A coyote stands  surveying the area on a bank overlooking Okanagan Lake from the Westside. - Sean Connor/Capital News
A coyote stands surveying the area on a bank overlooking Okanagan Lake from the Westside.
— image credit: Sean Connor/Capital News

Vehicles are about the only enemies coyotes have in urban areas, and it’s not enough to control their numbers, so coyote complaints are way up, according to conservation officer Ed Seitz.

“We’ve been inundated by calls about coyotes. February is their breeding month so they more active than usual,” Seitz explained.

Because the City of Kelowna prohibits the discharge of firearms within the city, Seitz said coyotes in this area have lost their fear of man.

“They thrive where there are houses and farms, where they can take smaller pets and other animals. There are more than I can ever remember,” he said.

In just a couple of days, there have been as many as seven or eight complaints about coyotes from just this region.

“There are just no controls on increasing populations of them,” Seitz said.

“In the wilderness, there would be hunting pressure and predator pressure, but in the city collisions with vehicles are the only limiting factor.”

In a few instances, Seitz said their behaviour has bordered on very aggressive to humans, for instance by taking a pet that’s with a human. In the Vernon area, one was even taken off a leash, he noted.

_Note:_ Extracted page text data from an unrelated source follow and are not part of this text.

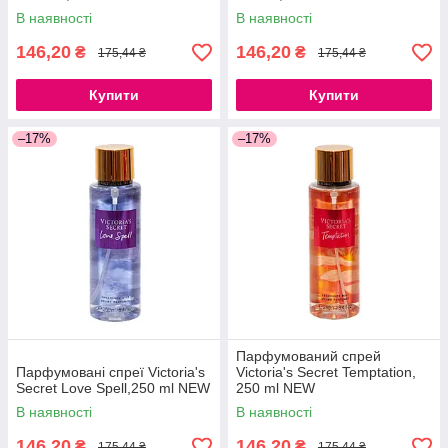
В наявності
В наявності
146,20
146,20
₴
₴
175,44 ₴
175,44 ₴
Купити
Купити
–17%
–17%
Парфумований спрей
Парфумовані спреї Victoria's
Victoria's Secret Temptation,
Secret Love Spell,250 ml NEW
250 ml NEW
В наявності
В наявності
146,20
146,20
₴
₴
175,44 ₴
175,44 ₴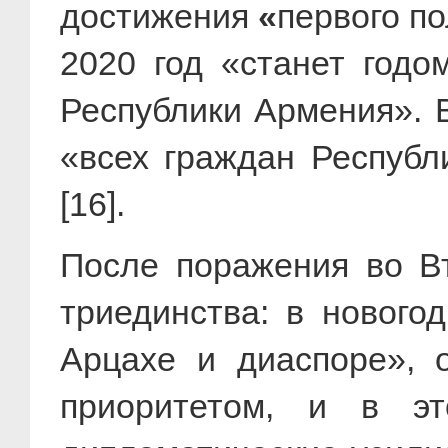
достижения
«
первого п
2020 год «станет годо
Республики Армения». 
«всех граждан Республ
[16].
После поражения во Вт
триединства: в нового
Арцахе и диаспоре», о
приоритетом, и в э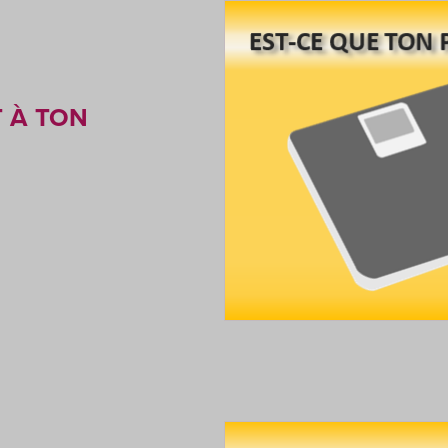
T À TON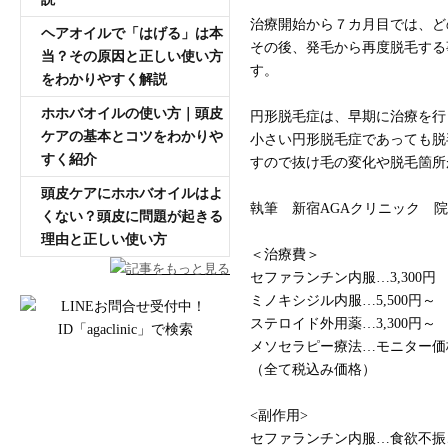
治療開始から７カ月目では、ど
ヘアオイルで「はげる」は本
その後、発毛から再度脱毛する
当？その原因と正しい使い方
す。
をわかりやすく解説
ホホバオイルの使い方｜頭皮
円形脱毛症は、早期に治療を行
ケアの基本とコツをわかりや
小さい円形脱毛症であっても脱
すく紹介
すので抜け毛の変化や脱毛箇所
頭皮ケアにホホバオイルはよ
執筆 新宿AGAクリニック 
くない？頭皮に問題が起きる
理由と正しい使い方
＜治療費＞
記事をもっと見る
セファランチン内服…3,300円
ミノキシジル内服…5,500円～
ステロイド外用薬…3,300円～
メソセラピー療法…モニター価
（全て税込み価格）
<副作用>
セファランチン内服…食欲不振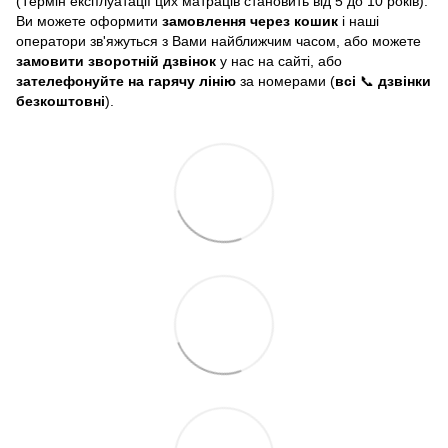
(Термін експлуатації цих матраців становить від 5 до 10 років).
Ви можете оформити
замовлення через кошик
і наші
оператори зв'яжуться з Вами найближчим часом, або можете
замовити зворотній дзвінок
у нас на сайті, або
зателефонуйте на гарячу лінію
за номерами (
всі
📞
дзвінки
безкоштовні
).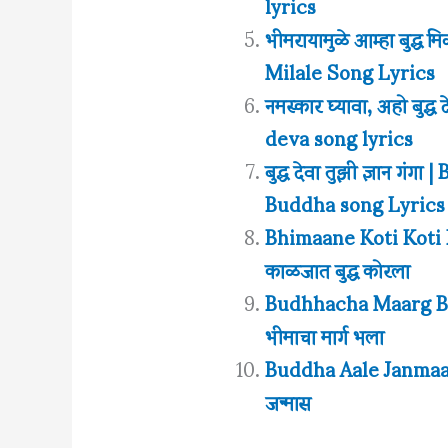
lyrics
भीमरायामुळे आम्हा बुद
Milale Song Lyrics
नमस्कार घ्यावा, अहो बु
deva song lyrics
बुद्ध देवा तुझी ज्ञान 
Buddha song Lyrics
Bhimaane Koti Koti K
काळजात बुद्ध कोरला
Budhhacha Maarg Bha
भीमाचा मार्ग भला
Buddha Aale Janmaas 
जन्मास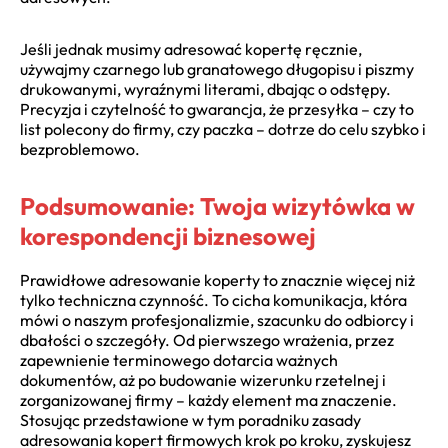
Jeśli jednak musimy adresować kopertę ręcznie,
używajmy czarnego lub granatowego długopisu i piszmy
drukowanymi, wyraźnymi literami, dbając o odstępy.
Precyzja i czytelność to gwarancja, że przesyłka – czy to
list polecony do firmy, czy paczka – dotrze do celu szybko i
bezproblemowo.
Podsumowanie: Twoja wizytówka w
korespondencji biznesowej
Prawidłowe adresowanie koperty to znacznie więcej niż
tylko techniczna czynność. To cicha komunikacja, która
mówi o naszym profesjonalizmie, szacunku do odbiorcy i
dbałości o szczegóły. Od pierwszego wrażenia, przez
zapewnienie terminowego dotarcia ważnych
dokumentów, aż po budowanie wizerunku rzetelnej i
zorganizowanej firmy – każdy element ma znaczenie.
Stosując przedstawione w tym poradniku zasady
adresowania kopert firmowych krok po kroku, zyskujesz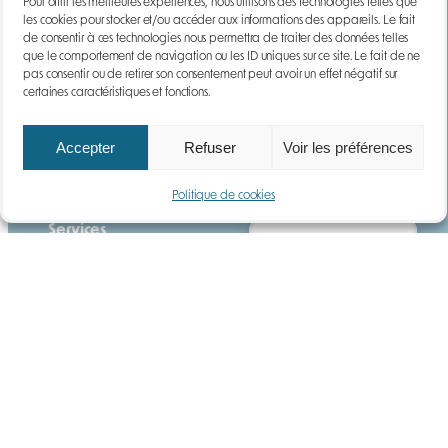
Pour offrir les meilleures expériences, nous utilisons des technologies telles que
les cookies pour stocker et/ou accéder aux informations des appareils. Le fait
de consentir à ces technologies nous permettra de traiter des données telles
Anatecs
que le comportement de navigation ou les ID uniques sur ce site. Le fait de ne
pas consentir ou de retirer son consentement peut avoir un effet négatif sur
Qui sommes-nous ?
certaines caractéristiques et fonctions.
Notre histoire
Actualités
Accepter
Refuser
Voir les préférences
Carrières
Questions fréquentes
Politique de cookies
Services
Gérer le consentement
Location
Maintenance
Formation
Ressources
Guide
Téléchargements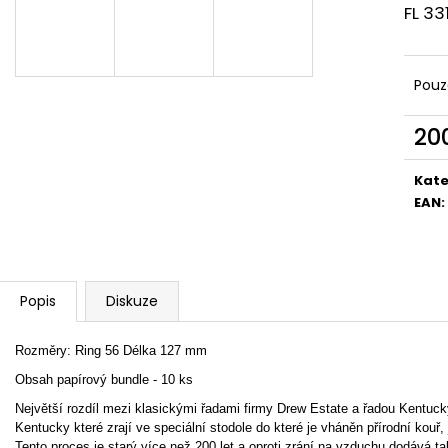
UMNUM BOND NICARAGUA
UMNUM CAŇONA
FL 33
75 Kč
85 Kč
Pouz
20
Měr
cena
Kate
EAN
:
Popis
Diskuze
Rozměry: Ring 56 Délka 127 mm
Obsah papírový bundle - 10 ks
Největší rozdíl mezi klasickými řadami firmy Drew Estate a řadou Kentucky 
Kentucky které zrají ve speciální stodole do které je vháněn přírodní kouř
Tento proces je starý více než 200 let a oproti zrání na vzduchu dodává t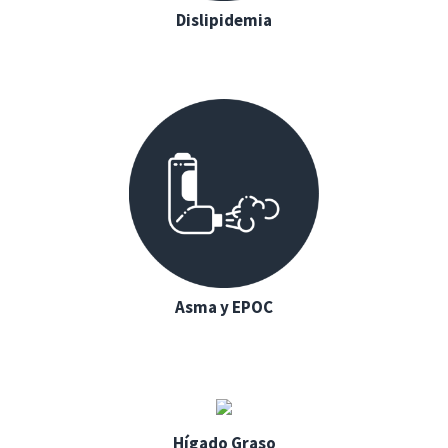
Dislipidemia
Asma y EPOC
Hígado Graso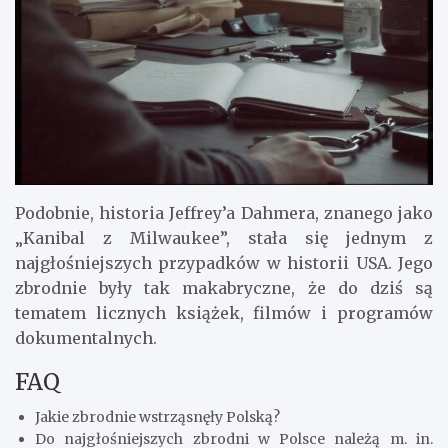
Podobnie, historia Jeffrey’a Dahmera, znanego jako
„Kanibal z Milwaukee”, stała się jednym z
najgłośniejszych przypadków w historii USA. Jego
zbrodnie były tak makabryczne, że do dziś są
tematem licznych książek, filmów i programów
dokumentalnych.
FAQ
Jakie zbrodnie wstrząsnęły Polską?
Do najgłośniejszych zbrodni w Polsce należą m. in.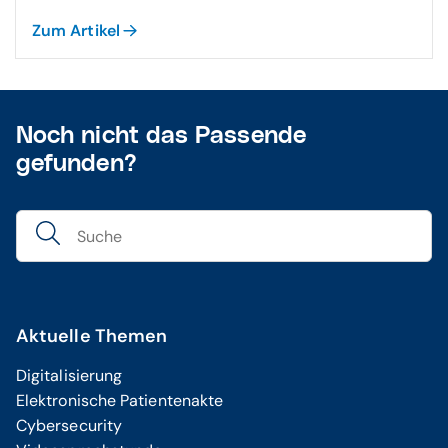
Zum Artikel
Noch nicht das Passende
gefunden?
Aktuelle Themen
Digitalisierung
Elektronische Patientenakte
Cybersecurity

Another coyote was caught acting quite fearless, stalking a man’s dog, and the man wasn’t even aware of the danger the pet was in, related Seitz.

Everyone out walking a pet should be sure to carry a stout walking stick at least, or an air horn.

Even carry a pocket full of rocks, which can be tossed at a coyote if necessary, he advised.

He warned you should never feed the animals, either accidentally or intentionally.

Once a coyote expects food and doesn’t get it, it can be quite aggressive, he said, although he isn’t aware of anyone being bit yet.

He warned people to take protection when they’re out with their kids because coyotes are real opportunists.

They’re also clever and very difficult to get in to live traps, he said.

Pete Wise, of Wise Wildlife Control Services agrees, noting it can take 1,000 trap hours to capture a coyote.

“They’re highly adaptable and resilient. Traps have to be monitored, so it’s very expensive to live trap them,” Wise said.

Currently, he said coyotes would be undercover, but come April and May, they will have had their pups and become very protective of their den sites.

Both mates go into feeding mode when the pups are born, he said.

If a den is disturbed the mother will actually pick up her babies and move them, so if you locate a den in a residential area, it’s best to notify the CO Service, he advised.

“We create the ideal habitat in the city. No one chases them and there’s lots of garbage available for them to eat,” he said.

Wise warned that it’s illegal for anyone to set a trap without a permit or to shoot in the city limits with either a firearm or a bow. “Leave it to the proper authorities,” he advised.

The worst time to walk your dog is in the morning or evening, because coyotes will sleep during the day and  become active overnight.

Pets, however, are not their favourite food.

A study in the Chicago-area indicated that mice and deer, mostly from roadkills, is tops on the list, while pets are in 10th or 11th place.